══ DATA PROVIDED ══

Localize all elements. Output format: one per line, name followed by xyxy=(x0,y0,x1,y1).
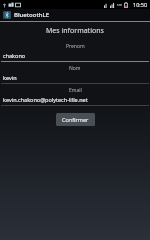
button[interactable]: BluetoothLE app icon xyxy=(0,9,150,21)
staticText: 10:50 xyxy=(133,1,148,8)
staticText: sm xyxy=(117,2,122,7)
staticText: Mes informations xyxy=(46,26,104,36)
staticText: kevin xyxy=(3,74,17,81)
button[interactable]: Nom xyxy=(0,65,150,87)
staticText: kevin.chakono@polytech-lille.net xyxy=(3,96,88,103)
button[interactable]: Prenom xyxy=(0,43,150,65)
staticText: Prenom xyxy=(66,43,85,50)
staticText: chakono xyxy=(3,52,26,59)
staticText: Nom xyxy=(69,65,81,72)
staticText: Confirmer xyxy=(62,116,89,123)
button[interactable]: Confirmer xyxy=(56,113,95,126)
staticText: Email xyxy=(69,87,82,94)
other: BluetoothLE app icon xyxy=(3,11,11,19)
button[interactable]: Email xyxy=(0,87,150,109)
staticText: BluetoothLE xyxy=(14,11,49,19)
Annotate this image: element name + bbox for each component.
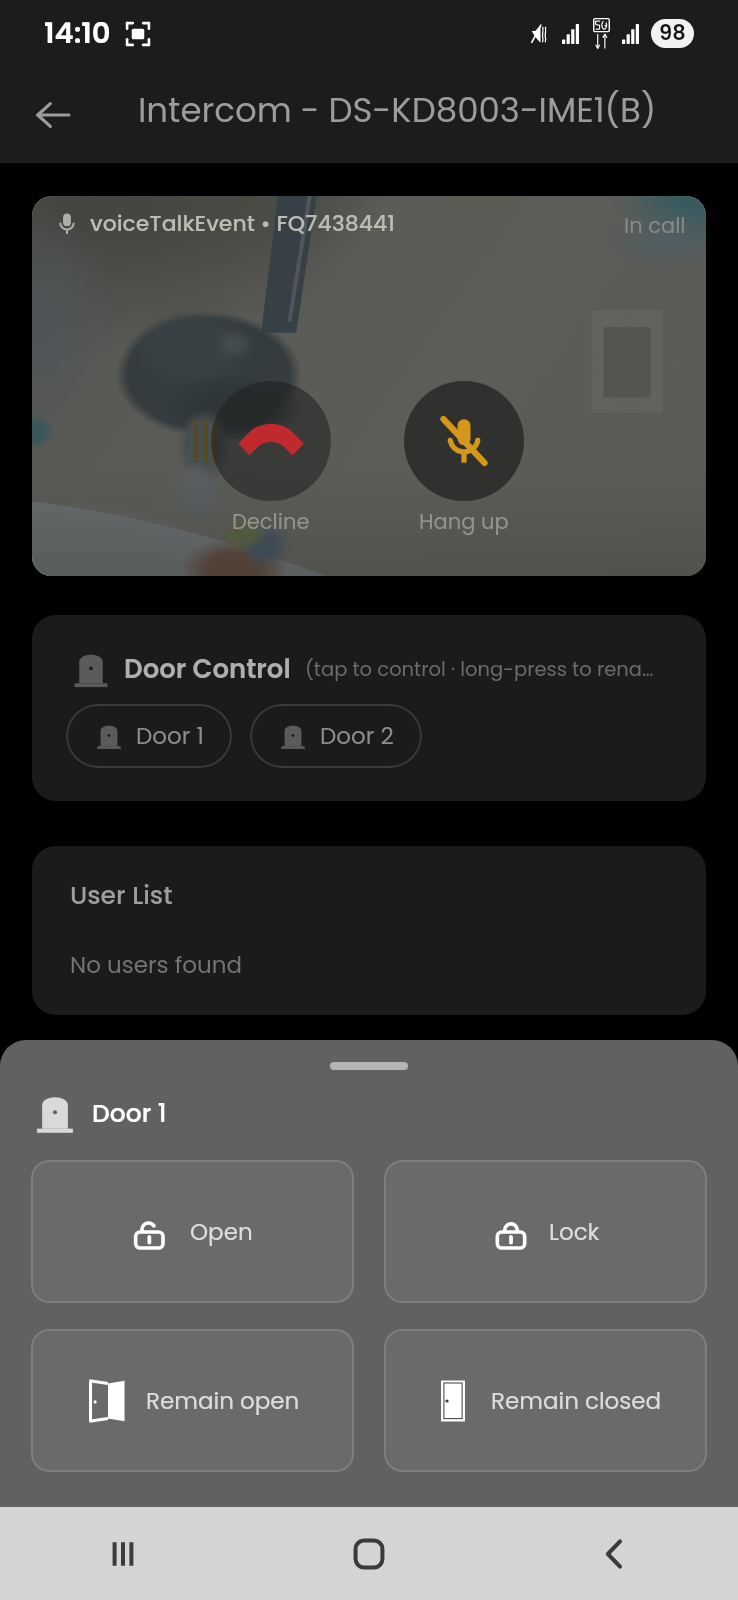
button[interactable]: Decline [211,381,331,536]
staticText: 14:10 [44,13,111,54]
staticText: voiceTalkEvent • FQ7438441 [90,208,395,239]
staticText: (tap to control · long-press to rena… [305,656,654,683]
staticText: Decline [232,507,310,536]
staticText: Remain closed [491,1385,662,1417]
button[interactable]: Open [31,1160,354,1303]
button[interactable]: Remain closed [384,1329,707,1472]
button[interactable]: Lock [384,1160,707,1303]
button[interactable]: Back [25,87,81,143]
staticText: Lock [549,1216,600,1248]
staticText: Door 1 [92,1096,167,1131]
button[interactable]: Door 1 [66,704,232,768]
staticText: Open [190,1216,253,1248]
button[interactable]: Home [246,1507,492,1600]
staticText: Door Control [124,651,291,687]
button[interactable]: Hang up [404,381,524,536]
staticText: Remain open [146,1385,300,1417]
staticText: Hang up [419,507,509,536]
button[interactable]: Door 2 [250,704,422,768]
staticText: No users found [70,949,243,981]
staticText: Door 2 [320,720,394,752]
button[interactable]: Back [492,1507,738,1600]
staticText: 98 [659,19,686,47]
staticText: Door 1 [136,720,204,752]
staticText: In call [624,211,686,240]
staticText: Intercom - DS-KD8003-IME1(B) [138,86,657,134]
button[interactable]: Recent apps [0,1507,246,1600]
staticText: User List [70,878,173,913]
button[interactable]: Remain open [31,1329,354,1472]
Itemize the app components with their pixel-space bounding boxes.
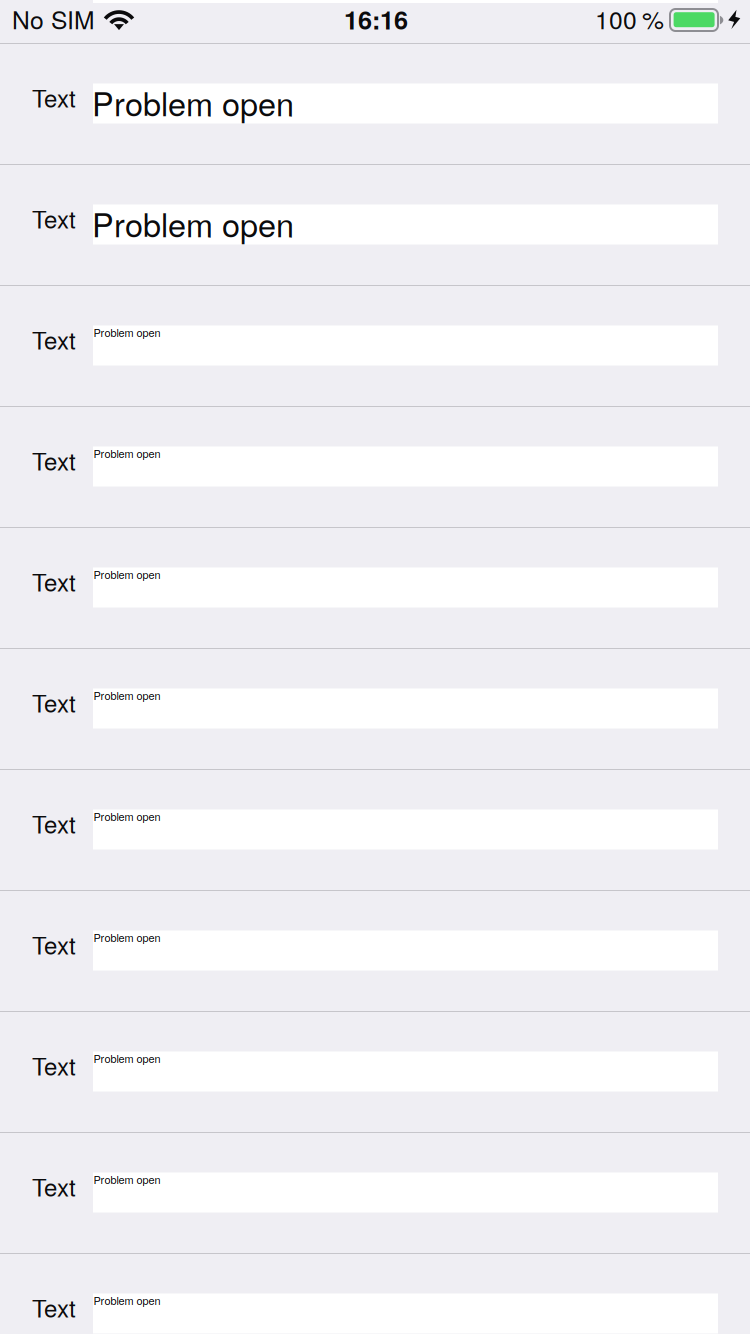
staticText: Problem open bbox=[94, 930, 160, 945]
staticText: No SIM bbox=[12, 1, 95, 36]
staticText: Text bbox=[32, 564, 76, 598]
staticText: Text bbox=[32, 806, 76, 840]
button[interactable]: Text bbox=[0, 1253, 750, 1334]
button[interactable]: Text bbox=[0, 1011, 750, 1132]
staticText: Problem open bbox=[94, 688, 160, 703]
staticText: Text bbox=[32, 322, 76, 356]
staticText: Problem open bbox=[94, 1050, 160, 1066]
staticText: Text bbox=[32, 1048, 76, 1082]
staticText: Problem open bbox=[94, 566, 160, 582]
staticText: Text bbox=[32, 80, 76, 114]
button[interactable]: Text bbox=[0, 43, 750, 164]
staticText: 100 % bbox=[595, 1, 664, 36]
staticText: Problem open bbox=[94, 808, 160, 824]
button[interactable]: Text bbox=[0, 285, 750, 406]
staticText: Problem open bbox=[94, 1292, 160, 1308]
button[interactable]: Text bbox=[0, 406, 750, 527]
button[interactable]: Text bbox=[0, 769, 750, 890]
staticText: Text bbox=[32, 1169, 76, 1203]
staticText: Text bbox=[32, 1290, 76, 1324]
staticText: Text bbox=[32, 201, 76, 235]
staticText: Text bbox=[32, 685, 76, 719]
staticText: 16:16 bbox=[344, 1, 408, 37]
button[interactable]: Text bbox=[0, 1132, 750, 1253]
staticText: Problem open bbox=[94, 1172, 160, 1187]
staticText: Problem open bbox=[94, 324, 160, 340]
staticText: Text bbox=[32, 443, 76, 477]
button[interactable]: Text bbox=[0, 890, 750, 1011]
staticText: Text bbox=[32, 927, 76, 961]
staticText: Problem open bbox=[94, 446, 160, 461]
button[interactable]: Text bbox=[0, 527, 750, 648]
button[interactable]: Text bbox=[0, 164, 750, 285]
button[interactable]: Text bbox=[0, 648, 750, 769]
staticText: Problem open bbox=[92, 200, 294, 246]
staticText: Problem open bbox=[92, 79, 294, 125]
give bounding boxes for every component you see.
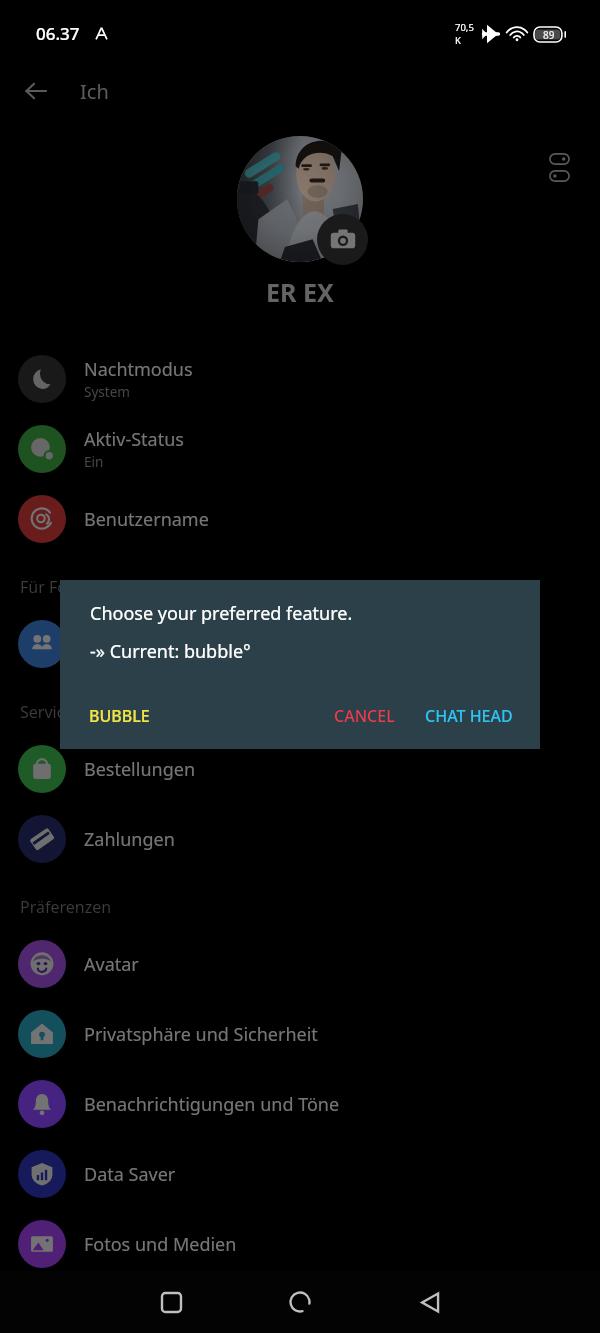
button[interactable]: CANCEL <box>322 695 407 737</box>
staticText: Bestellungen <box>84 757 196 782</box>
button[interactable]: Back <box>406 1278 454 1326</box>
staticText: Zahlungen <box>84 827 175 852</box>
button[interactable]: Fotos und Medien <box>0 1209 600 1279</box>
button[interactable]: CHAT HEAD <box>421 695 540 737</box>
staticText: 06.37 <box>36 22 80 45</box>
staticText: Benachrichtigungen und Töne <box>84 1092 340 1117</box>
button[interactable]: Benachrichtigungen und Töne <box>0 1069 600 1139</box>
button[interactable]: Avatar <box>0 929 600 999</box>
button[interactable]: Zahlungen <box>0 804 600 874</box>
button[interactable]: Change profile photo <box>317 214 368 265</box>
button[interactable]: BUBBLE <box>60 695 179 737</box>
staticText: CHAT HEAD <box>425 705 513 727</box>
staticText: Nachtmodus <box>84 357 193 382</box>
staticText: Ich <box>80 78 109 105</box>
staticText: ER EX <box>266 275 334 309</box>
staticText: Aktiv-Status <box>84 427 184 452</box>
button[interactable]: Enge Freunde <box>0 609 600 679</box>
staticText: Choose your preferred feature. <box>90 601 353 626</box>
button[interactable]: Back <box>12 67 60 115</box>
staticText: Fotos und Medien <box>84 1232 237 1257</box>
button[interactable]: Nachtmodus <box>0 344 600 414</box>
button[interactable]: Bestellungen <box>0 734 600 804</box>
staticText: System <box>84 383 130 401</box>
staticText: Data Saver <box>84 1162 176 1187</box>
staticText: 70,5 <box>455 21 474 34</box>
staticText: K <box>455 34 461 47</box>
staticText: Services <box>20 701 82 723</box>
staticText: Für Follower <box>20 576 113 598</box>
button[interactable]: Privatsphäre und Sicherheit <box>0 999 600 1069</box>
staticText: Enge Freunde <box>84 632 202 657</box>
staticText: Avatar <box>84 952 139 977</box>
staticText: Benutzername <box>84 507 209 532</box>
staticText: BUBBLE <box>89 705 150 727</box>
staticText: CANCEL <box>334 705 395 727</box>
button[interactable]: Data Saver <box>0 1139 600 1209</box>
button[interactable]: Recent apps <box>147 1278 195 1326</box>
button[interactable]: Benutzername <box>0 484 600 554</box>
button[interactable]: Home <box>276 1278 324 1326</box>
staticText: Präferenzen <box>20 896 112 918</box>
button[interactable]: Profile photo <box>237 136 363 262</box>
staticText: -» Current: bubble° <box>90 639 251 664</box>
staticText: Ein <box>84 453 104 471</box>
staticText: Privatsphäre und Sicherheit <box>84 1022 318 1047</box>
button[interactable]: Aktiv-Status <box>0 414 600 484</box>
staticText: 89 <box>543 28 555 42</box>
button[interactable]: Settings <box>535 143 583 191</box>
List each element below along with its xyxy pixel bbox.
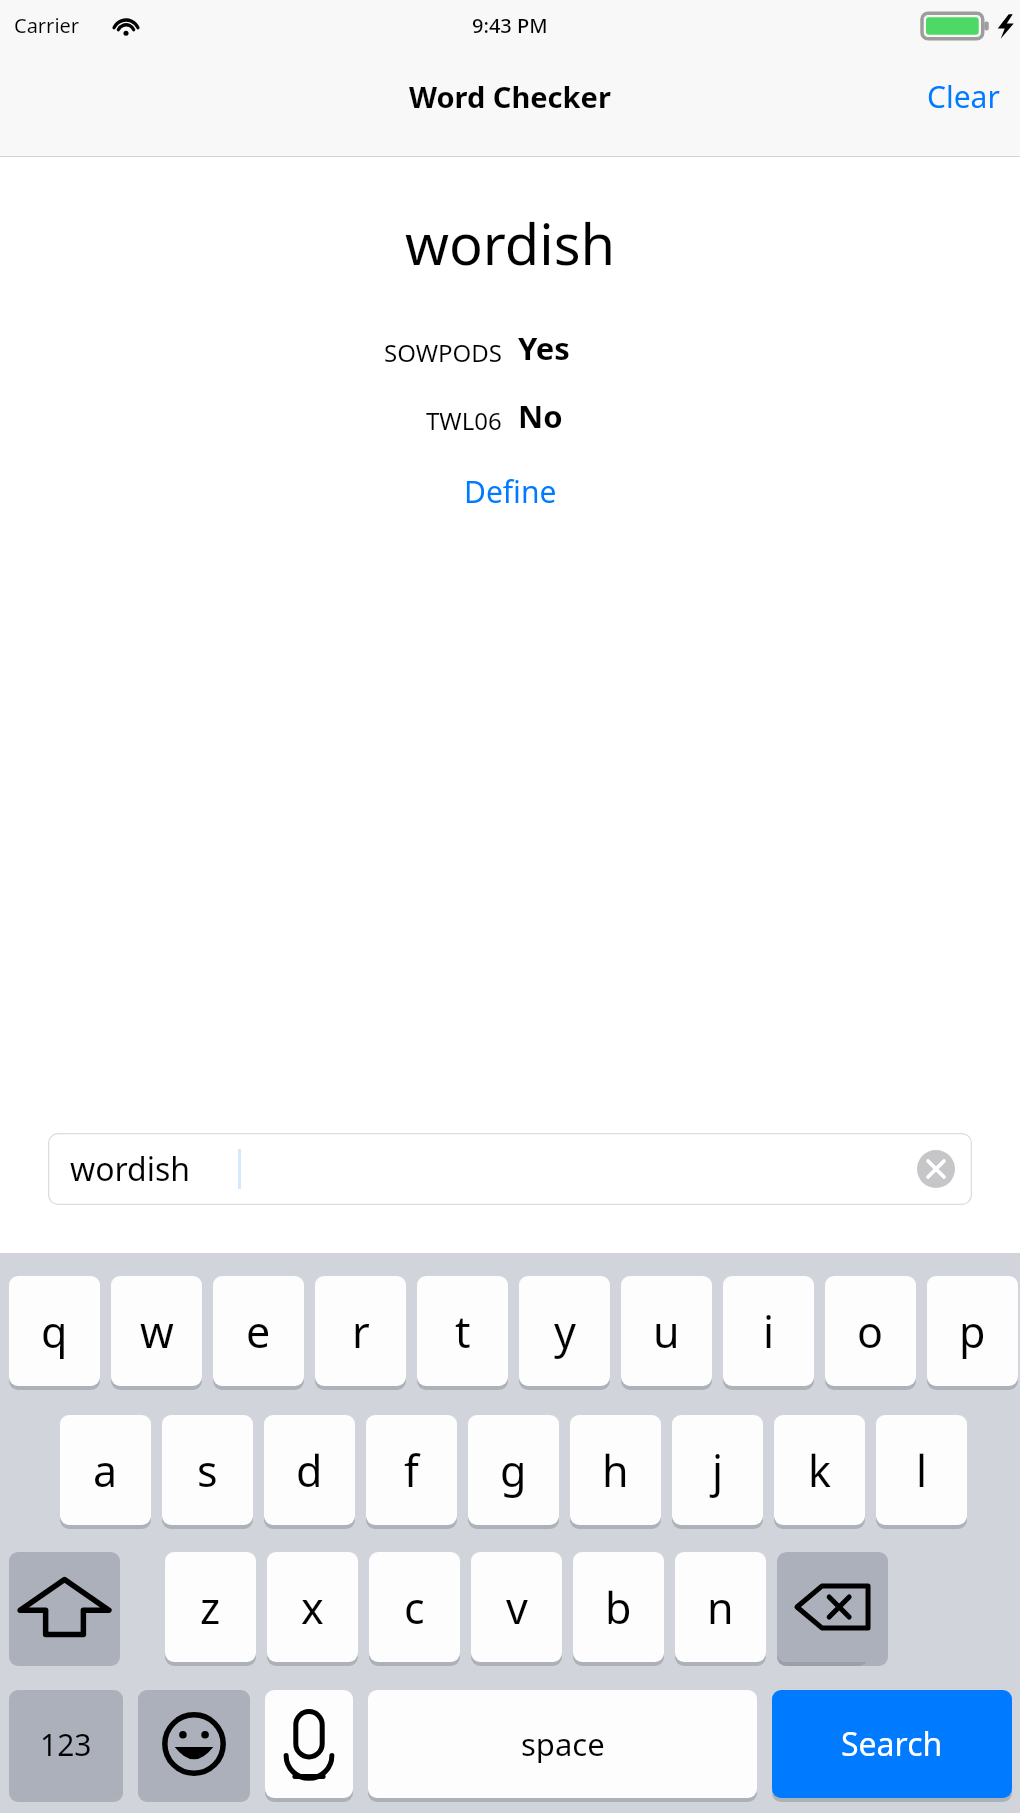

═══

## WORK ORDER
From the listing above, copy every line that includes the word "Saver".

## RESULT OF THE EXERCISE
staticText: Data Saver <box>84 1162 176 1187</box>
button[interactable]: Data Saver <box>0 1139 600 1209</box>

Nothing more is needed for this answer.